2/2: Nur selten gelangt ein Fall bis zum Gerichtshof
Das Gericht urteilt auf der Grundlage des französischen Strafrechts, Lagarde würden im Falle einer Verurteilung bis zu ein Jahr Haft und 15.000 Euro Geldstrafe drohen.
Ihr Anwalt Patrick Maisonneuve wies den Vorwurf der Fahrlässigkeit zurück, er und die übrigen Verteidiger wollten den Beginn des Verfahrens sogar vertagen lassen, weil die Ermittlungen der Behörden im ordentlichen Verfahren noch liefen : "Ich sehe nicht, wie der Gerichtshof in wenigen Tagen sagen könnte, ob es eine Veruntreuung gab, obwohl selbst die Pariser Ermittlungsrichter seit mehreren Jahren mit dieser Frage befasst sind und noch nicht entschieden haben."
Sogar die Staatsanwaltschaft plädierte für die Einstellung des Verfahrens gegen Lagarde. Und dennoch muss man nicht zwingend davon ausgehen, dass das Verfahren gegen die ehemalige Chefin der internationalen Großkanzlei Baker McKenzie ergebnislos verlaufen wird, erklärt Prof. Dr. Florian Bien von der Julius-Maximilians-Universität Würzburg: "Bevor ein Fall vor den Gerichtshof der Republik gelangt, wird er von der Commission des requêtes und der Commission d'instruction geprüft. Das sind immerhin Gremien, die nicht politisch zusammengesetzt sind. Sie bestehen vielmehr aus Mitgliedern der obersten französischen Gerichte – und damit aus hoch angesehenen Richtern und Beamten, die eben nicht aus dem Parlament stammen." Der ganz überwiegende Teil aller Fälle, fast 97 Prozent, scheitere schon an dieser Art Vorauswahl, sagt Bien.
Verfahren besonders öffentlichkeits- und medienwirksam
Doch auch wenn zwei mit Top-Juristen besetzte Instanzen darüber entscheiden, ob ein Fall vor dem Gerichtshof der Republik landet, entschärft das nicht die Kritik, dass letztendlich juristische Laien über eine strafrechtliche Verurteilung maßgeblich mitentscheiden.
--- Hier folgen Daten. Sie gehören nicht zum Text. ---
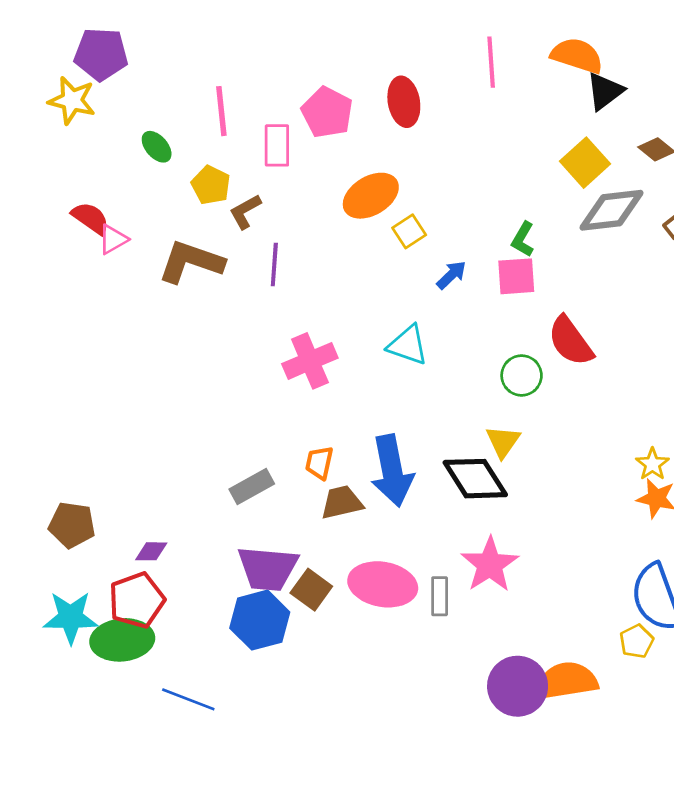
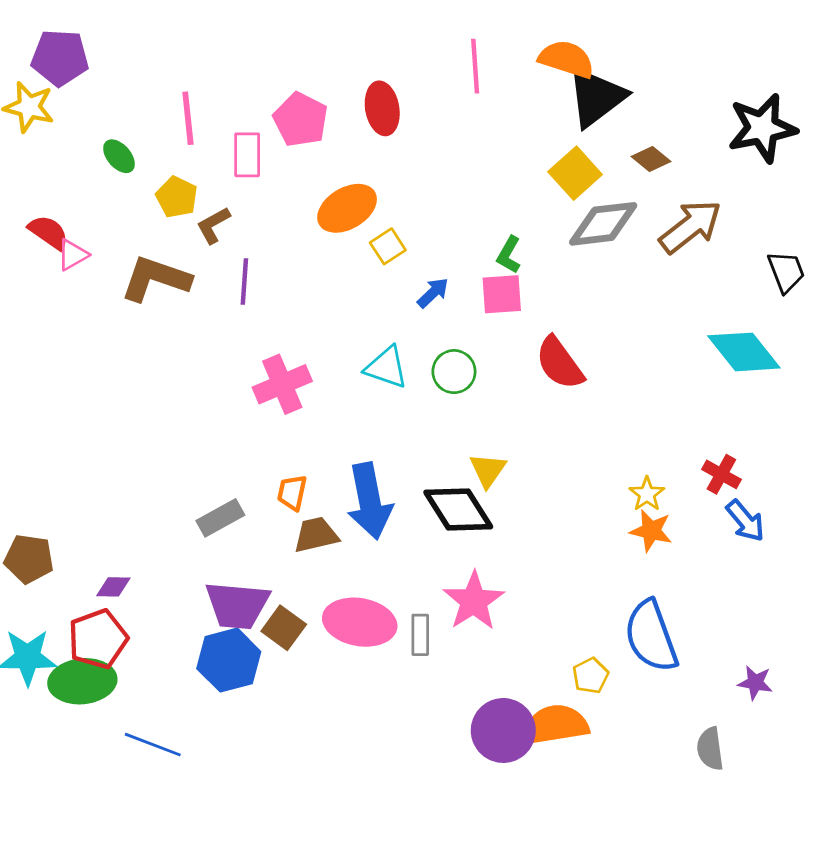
black triangle: (605, 91) -> (596, 97), size x1.5
green circle: (522, 375) -> (454, 372), moved
yellow pentagon: (637, 641) -> (591, 676), moved

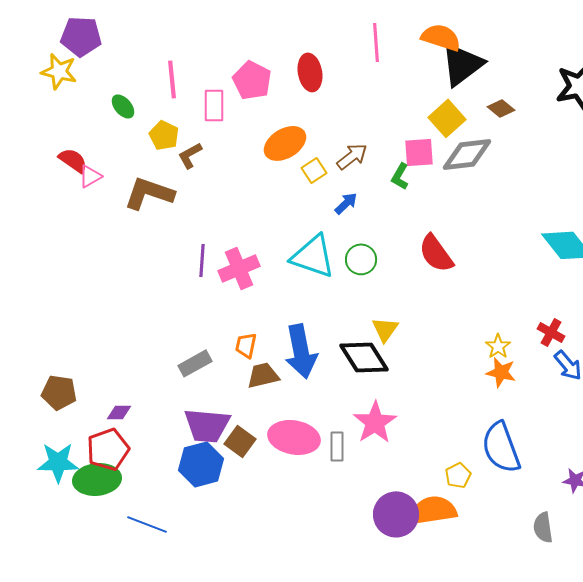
brown arrow: (690, 227) -> (352, 156), moved, size x0.7
purple line: (244, 282) -> (202, 260), moved
pink square: (502, 294) -> (419, 152), moved
cyan triangle: (386, 367) -> (313, 256), size x1.4

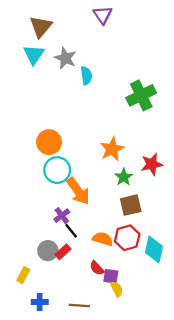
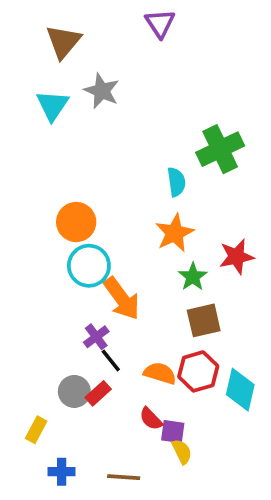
cyan triangle: (34, 55) -> (52, 105), moved
cyan semicircle: (86, 76) -> (176, 182), moved

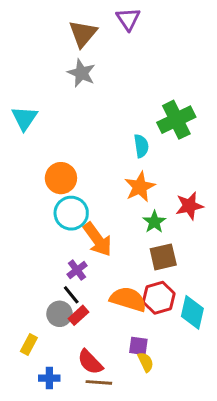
brown triangle: (63, 42) -> (83, 34), moved
cyan triangle: (52, 105) -> (24, 118), moved
black line: (111, 360) -> (71, 295), moved
orange semicircle: (160, 373) -> (128, 299), size x1.4
red semicircle: (151, 419) -> (90, 362), moved, size x1.4

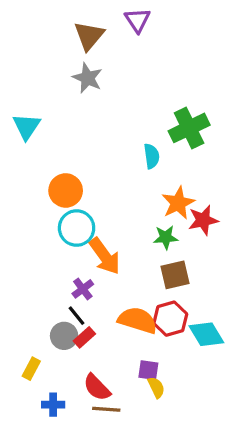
orange star: (140, 187) -> (178, 203), moved
green star: (154, 222) -> (166, 237), turned 30
cyan diamond: (192, 312) -> (206, 334), turned -44

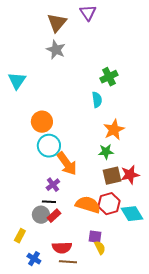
green cross: (189, 128) -> (109, 77), moved, size x0.7
red star: (203, 220) -> (130, 175), moved
black line: (77, 316) -> (49, 202), turned -48
red semicircle: (97, 387) -> (62, 248), turned -48
blue cross: (53, 405) -> (34, 259), turned 32

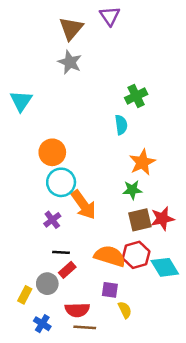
purple cross: (53, 185) -> (52, 220), moved
gray circle: (41, 215) -> (47, 284), moved
purple square: (95, 237) -> (110, 290), moved

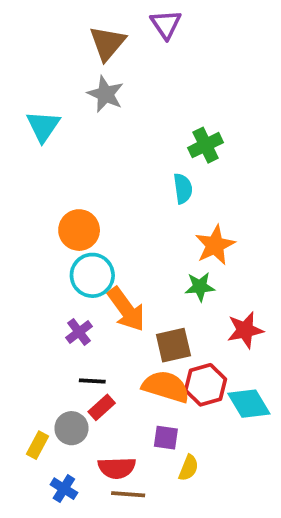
cyan triangle: (21, 101) -> (43, 126), moved
brown square: (140, 220) -> (173, 345), moved
yellow semicircle: (125, 310) -> (189, 468), turned 48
Die werde vielmehr durch die Entscheidungspraxis abgedämpft: "Auch wenn die Stimmen der Parlamentarier denen der Berufsrichter gleichwertig sind, dürften sich zumindest einige der juristischen Laien unter den abstimmenden Parlamentariern von der fachlichen Autorität der Berufsrichter leiten lassen", so Bien. Das Risiko einer zu stark politisierenden Entscheidung werde zudem dadurch minimiert, dass die sechs Richter aus dem Parlament in geheimer Wahl die absolute Mehrheit erreichen müssen. "Das dürfte Extremkandidaten verhindern", so der Professor.
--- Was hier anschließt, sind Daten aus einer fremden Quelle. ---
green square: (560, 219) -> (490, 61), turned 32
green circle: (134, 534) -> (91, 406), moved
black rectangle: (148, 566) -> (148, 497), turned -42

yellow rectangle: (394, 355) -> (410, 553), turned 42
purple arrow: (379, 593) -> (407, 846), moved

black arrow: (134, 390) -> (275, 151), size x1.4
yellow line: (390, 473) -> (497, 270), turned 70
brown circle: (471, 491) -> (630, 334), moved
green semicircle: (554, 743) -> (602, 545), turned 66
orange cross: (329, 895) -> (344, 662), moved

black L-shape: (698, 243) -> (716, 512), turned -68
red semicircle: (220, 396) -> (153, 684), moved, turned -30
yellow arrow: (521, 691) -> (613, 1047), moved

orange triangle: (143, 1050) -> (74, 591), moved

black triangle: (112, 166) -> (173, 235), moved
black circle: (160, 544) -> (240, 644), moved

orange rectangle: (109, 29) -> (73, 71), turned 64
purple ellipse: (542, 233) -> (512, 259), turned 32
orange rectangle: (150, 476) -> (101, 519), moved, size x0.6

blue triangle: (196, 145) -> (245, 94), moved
Zuletzt könnte die ehemalige Finanzministerin gegen eine Verurteilung noch vor das höchste Gericht der ordentlichen Gerichtsbarkeit, den Kassationshof, ziehen, erläutert Bien: "Eine Berufung gegen Urteile des Gerichtshofs der Republik ist nicht möglich, aber immerhin die Revision. Der Cour de Cassation wäre so wiederum beteiligt, wenn Rechtsmittel eingelegt werden." Damit würden wieder Berufsrichter entscheiden und den Fall gegebenenfalls an ein neu zusammengestelltes Gremium am Gerichtshof der Republik zurückverweisen. "In der Praxis droht also weniger die willkürliche Abrechnung mit einem politischen Gegner, sondern eher das Gegenteil: ein zu mildes Urteil. Das zeigt zumindest die Bilanz der bisherigen Fälle", fasst Bien zusammen.
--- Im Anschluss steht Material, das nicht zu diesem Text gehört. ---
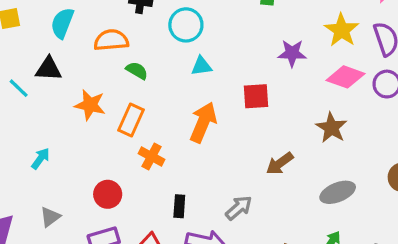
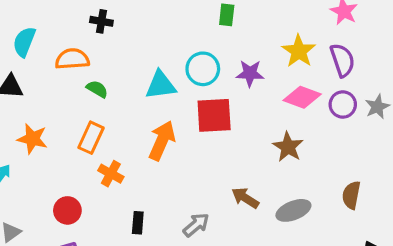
cyan circle: (186, 25) -> (203, 69), moved
cyan triangle: (201, 66) -> (161, 85), size x1.5
red square: (256, 96) -> (214, 115), size x1.4
orange star: (90, 105) -> (32, 139), moved
brown arrow: (280, 163) -> (245, 198), moved, turned 68

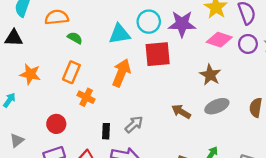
purple star: (250, 73) -> (182, 24), size x1.4
gray ellipse: (293, 210) -> (217, 106), moved
gray arrow: (196, 225) -> (134, 124), moved

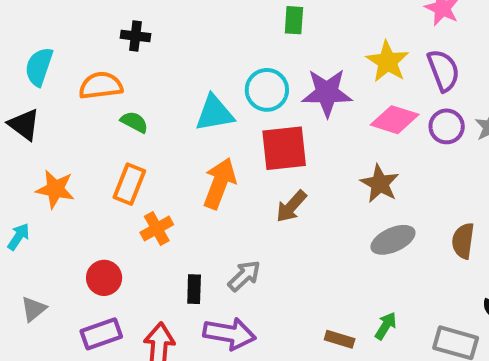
black triangle: (14, 38) -> (24, 125), turned 36
orange cross: (86, 97) -> (157, 229), turned 35
brown arrow: (181, 112) -> (291, 206), moved, turned -78

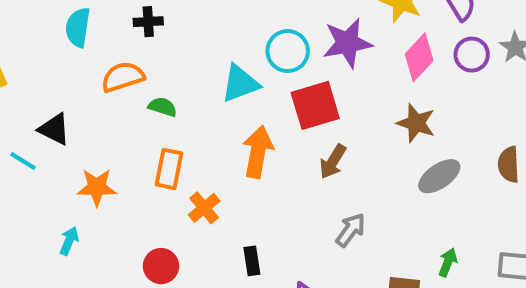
cyan semicircle: (39, 67) -> (78, 27), moved
pink diamond: (395, 120) -> (419, 57), turned -54
gray arrow: (244, 276) -> (351, 230), moved

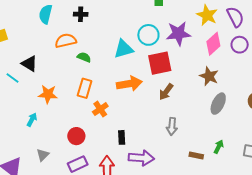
orange arrow: (258, 152) -> (129, 84), turned 65
gray ellipse: (439, 176) -> (218, 104), turned -35
gray arrow: (351, 230) -> (172, 126), turned 144

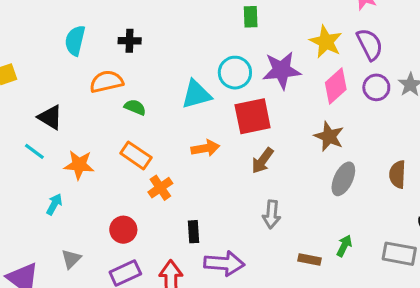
cyan line: (12, 78) -> (34, 151), moved
orange arrow: (129, 84) -> (205, 148), size x0.7
orange rectangle: (85, 88) -> (136, 155), turned -72

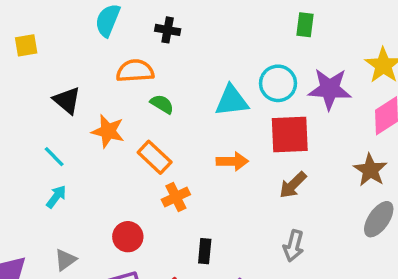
cyan line: (34, 151) -> (54, 157), moved
orange star: (79, 165) -> (108, 131), moved

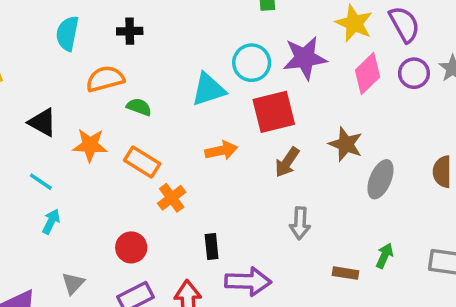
brown star: (370, 170) -> (346, 144), moved

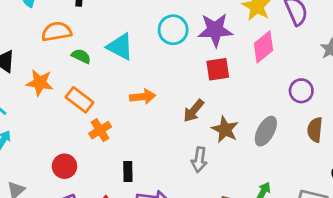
purple circle: (414, 73) -> (301, 91), moved
cyan triangle: (208, 89) -> (120, 47), moved, turned 40
red square: (274, 112) -> (218, 69), moved, size x0.7
brown star: (346, 144) -> (225, 129), moved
Ein Verfahren vor dem Gerichtshof der Republik unterscheidet sich von einem der ordentlichen Gerichtsbarkeit im Wesentlichen also durch seine besondere öffentliche Wirkung, die Medienwirksamkeit und damit einhergehend durch den politischen Druck, den eine Verurteilung ausübt. Denn ob Lagarde in einem solchen Falle ihren derzeitigen Posten beim IWF verlöre, steht nicht fest. Darüber müsste die Organisation im Anschluss selbst entscheiden.